Buffett has been regaling audiences for over five decades with songs about the faces and places he’s seen during his journey along the road less travelled.
With Hemingway’s eye for detail and Mark Twain’s inclination for mischievous humor, his music tells the stories of hustlers, beach bums and pirates he has encountered while traaveling to all corners of the world.
Born on Christmas day 1946, Buffett saw the Gulf of Mexico as a doorway to a world of adventure, with the characters he heard about in his grandfather’s stories were waiting to be discovered.
The siren call of exotic ports was in contrast to his days as a parochial school student and an altar boy in Mobile. It took only a guitar, which, of course, he started playing to meet girls, to take him off course from the life his parents had imagined for him.
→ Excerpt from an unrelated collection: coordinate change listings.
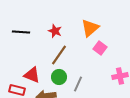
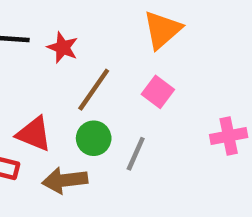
red star: (55, 31) -> (63, 48), moved
pink square: (100, 48) -> (158, 92), moved

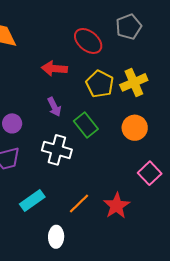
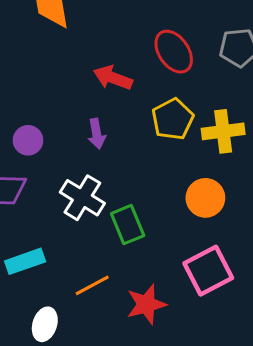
green rectangle: (86, 125) -> (128, 225), moved
pink square: (150, 173) -> (208, 271), size x1.4

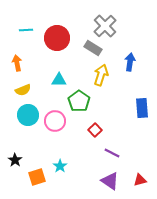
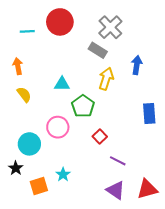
red circle: (57, 38) -> (60, 22), moved
yellow semicircle: (23, 90) -> (24, 95), turned -105
cyan circle: (28, 115) -> (29, 144), moved
red triangle: (140, 180) -> (147, 189), size x1.5

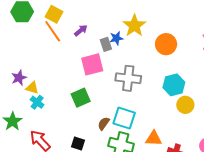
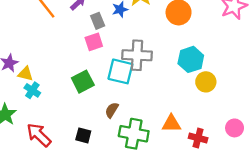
gray rectangle: (106, 44) -> (98, 21), moved
pink square: (92, 64) -> (94, 42), size x0.7
cyan square: (124, 118) -> (120, 71), moved

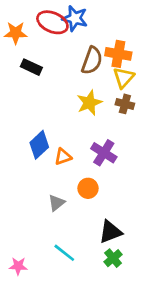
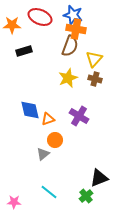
blue star: (75, 18) -> (73, 15), moved
orange cross: (118, 54) -> (76, 29), moved
black rectangle: (31, 67) -> (24, 51), turned -42
blue diamond: (39, 145) -> (30, 110), turned -60
orange circle: (88, 188) -> (55, 140), moved
black triangle: (110, 232) -> (99, 178), moved

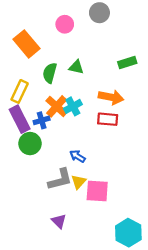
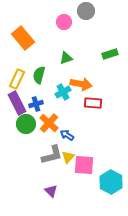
pink circle: (65, 24) -> (64, 22), moved
green triangle: (76, 67) -> (66, 58), turned -32
green semicircle: (50, 73) -> (39, 75), moved
orange arrow: (111, 97) -> (81, 84), moved
orange cross: (57, 106) -> (49, 123), moved
cyan hexagon: (128, 233) -> (111, 182), moved

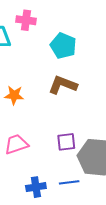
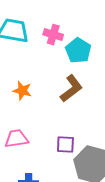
pink cross: (26, 20) -> (53, 35), moved
brown L-shape: (63, 85) -> (71, 89), turned 112

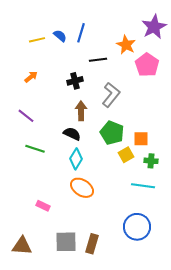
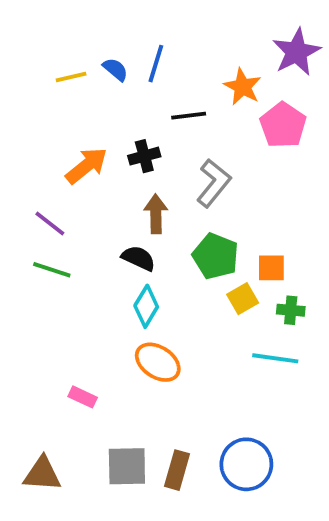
orange arrow: (31, 77) -> (86, 166), moved, size x1.6
green line: (35, 149) -> (52, 270), moved
blue circle: (137, 227) -> (246, 464), moved

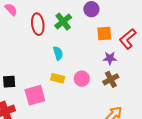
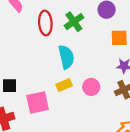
cyan semicircle: (58, 53) -> (66, 57), size x1.5
yellow rectangle: (58, 78) -> (64, 85), turned -40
After honing his skills playing frat parties at Southern Miss and Auburn, happy hours at Admiral Semmes Hotel and busking on Bourbon Street, Jimmy headed to Nashville to work for Billboard and try his luck as a folk-country singer.
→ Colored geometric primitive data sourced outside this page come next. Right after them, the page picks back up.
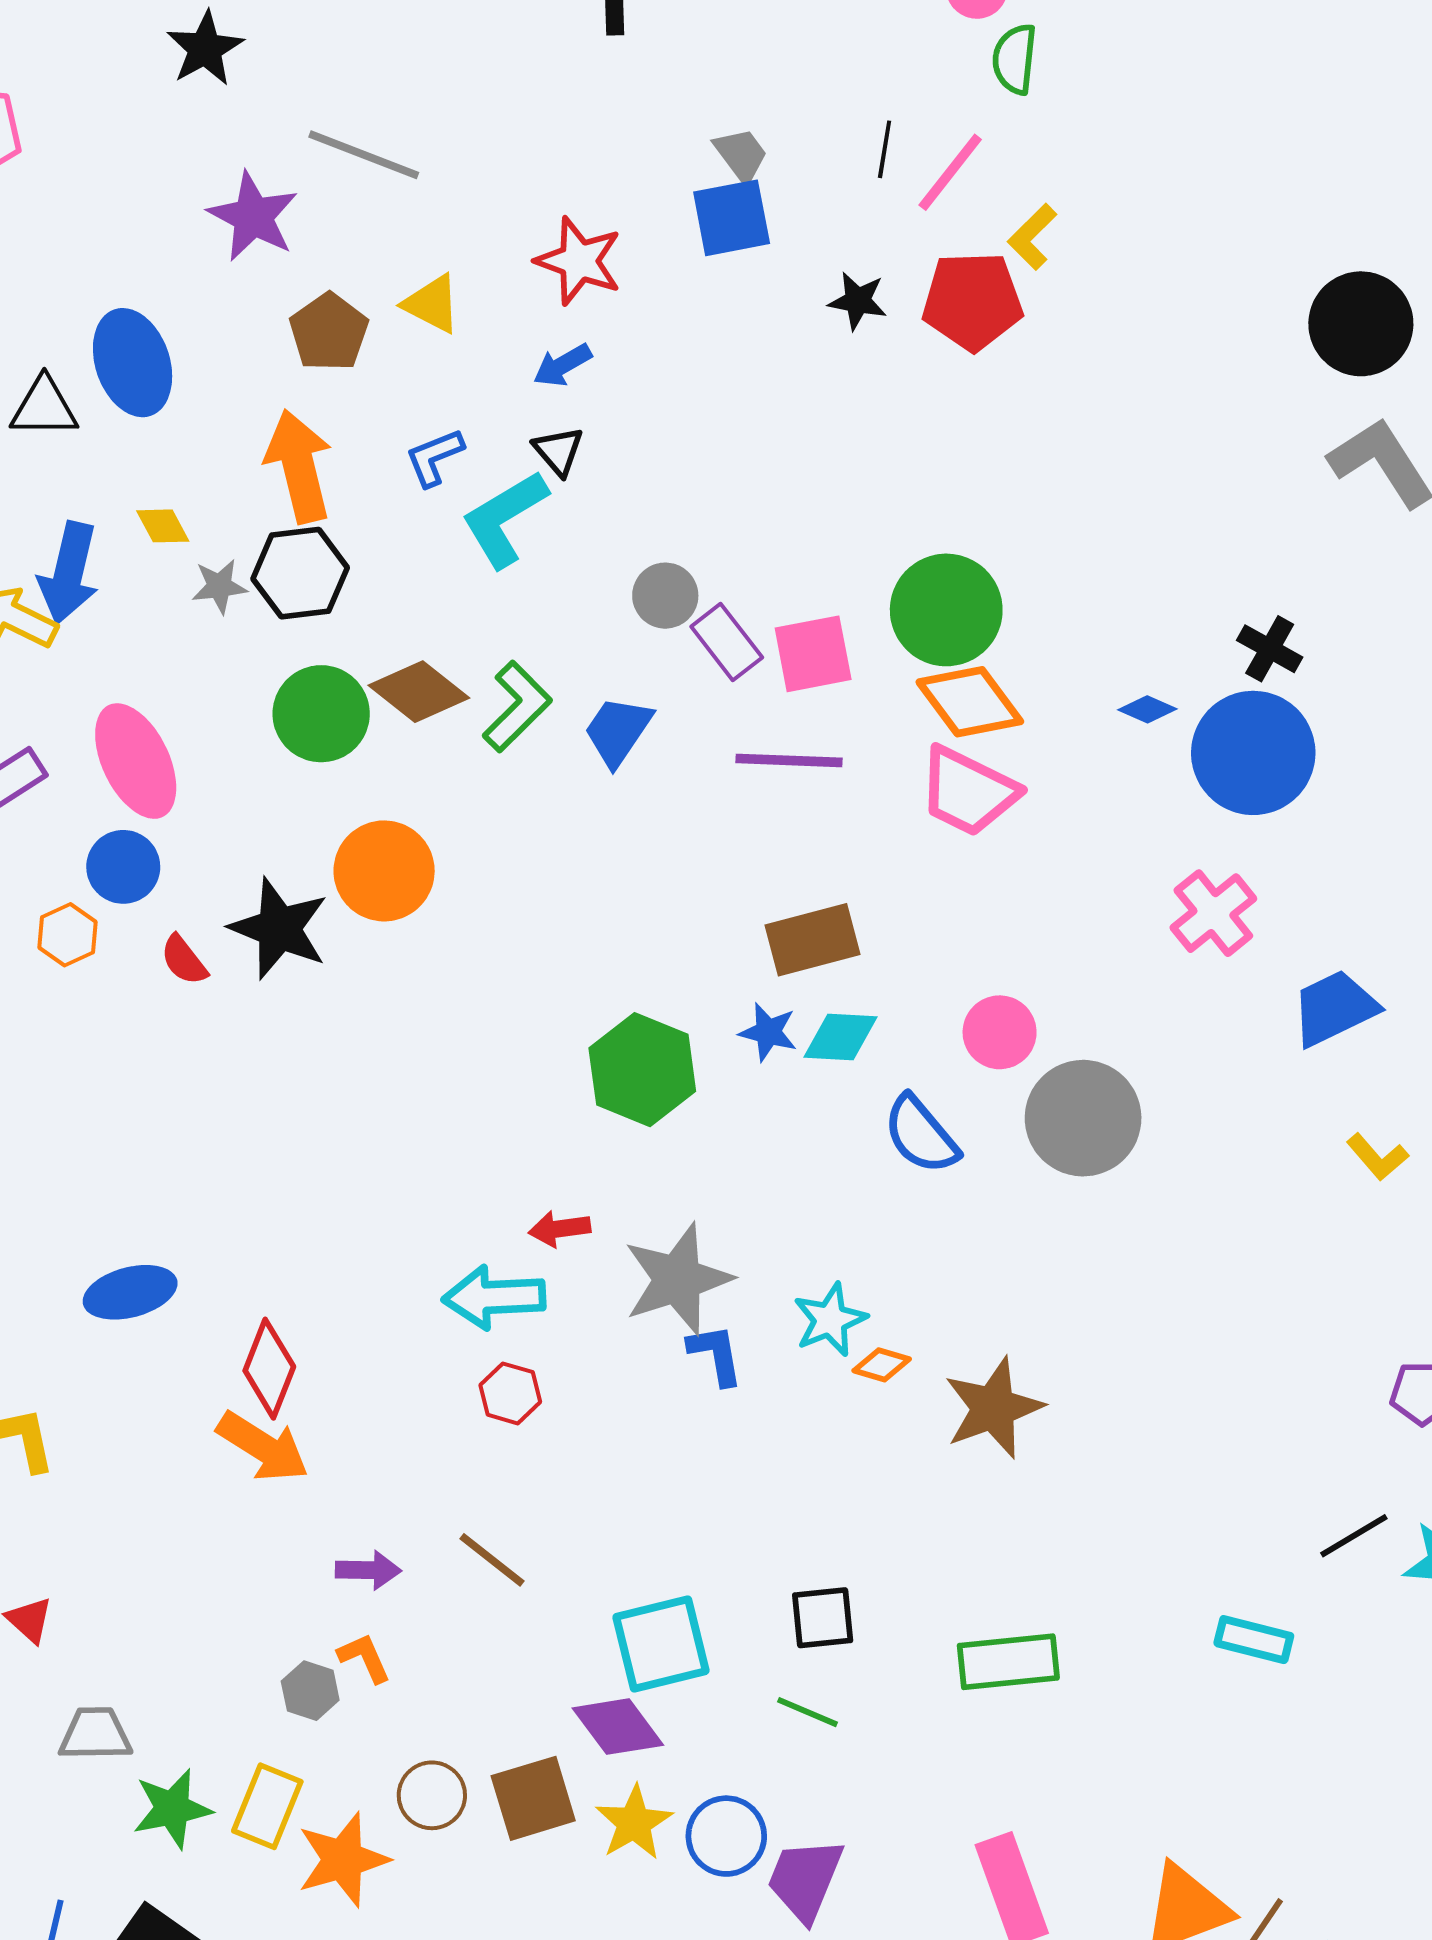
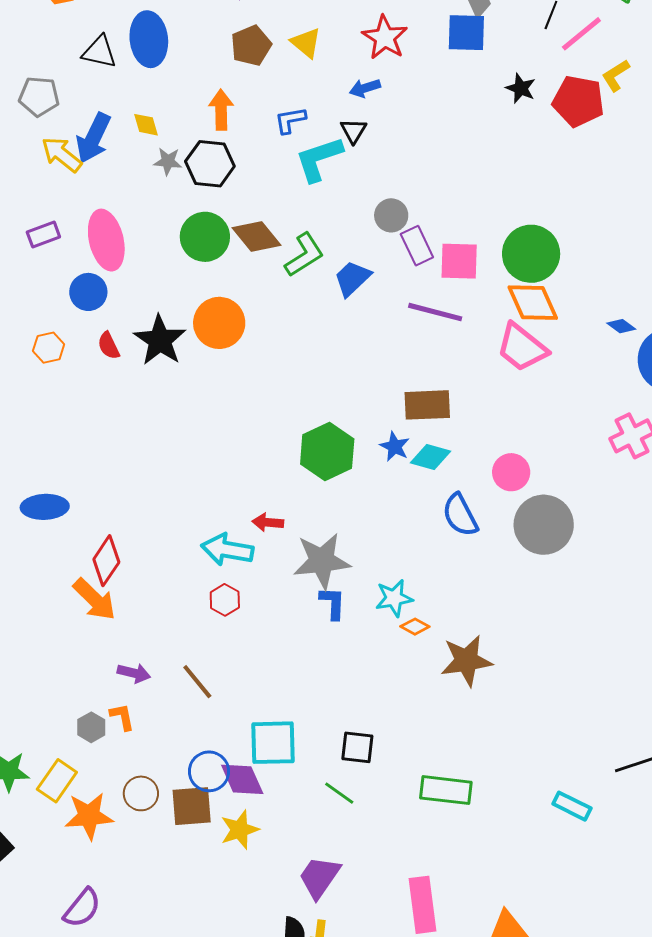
orange arrow: (299, 466) -> (221, 110), size x0.7
orange hexagon: (67, 935) -> (49, 348), moved
blue circle: (726, 1836) -> (209, 771), moved

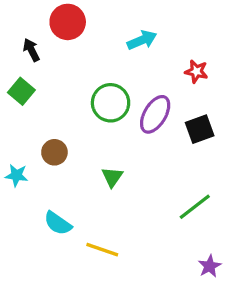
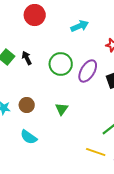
black arrow: (31, 50) -> (27, 58), moved
brown circle: (54, 152) -> (27, 105), moved
yellow line: (102, 250) -> (96, 152), moved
The themes of escapism and an unbridled curiosity were evident on his first record, “Down To Earth,” released in 1970. But it was a fateful trip to Key West with Jerry Jeff Walker in 1971 that inspired him to merge his musicality and wanderlust into stories about the wanderers, adventurers, smugglers, con artists and free-spirits who inhabited Key West back then. The city was filled with characters who simply couldn’t run any further south in the mainland United States. Thrown into the midst of this eclectic mix, Buffett found his true voice as a songwriter.
His first hit was “Come Monday” from “Living and Dying in ¾ Time.”
Then in 1977 came “Margaritaville,” a 22 week mainstay on the Billboard chart that inspired a business empire, which now includes 27 studio albums, New York Times bestselling books, a Broadway play, Grammy nominations, namesake casinos and hotels and CMA awards.
Buffett is credited with inventing trop-rock, a genre that incorporates elements of rock, reggae, country, caribbean, calypso and zydeco – sometimes in the same song. And it’s still the music that inspires him and the horde of Parrotheads that will turn the Wharf parking lot into a huge pre-concert beach party.
Pictured: Brent Burns, a nationally recognized trop rocker himself and a 50 year Gulf Shores resident, visited Jimmy before Buffett’s 2018 run of shows (a Parrothead mecca) at La Cigale, a historic 1,000 seat venue in Paris.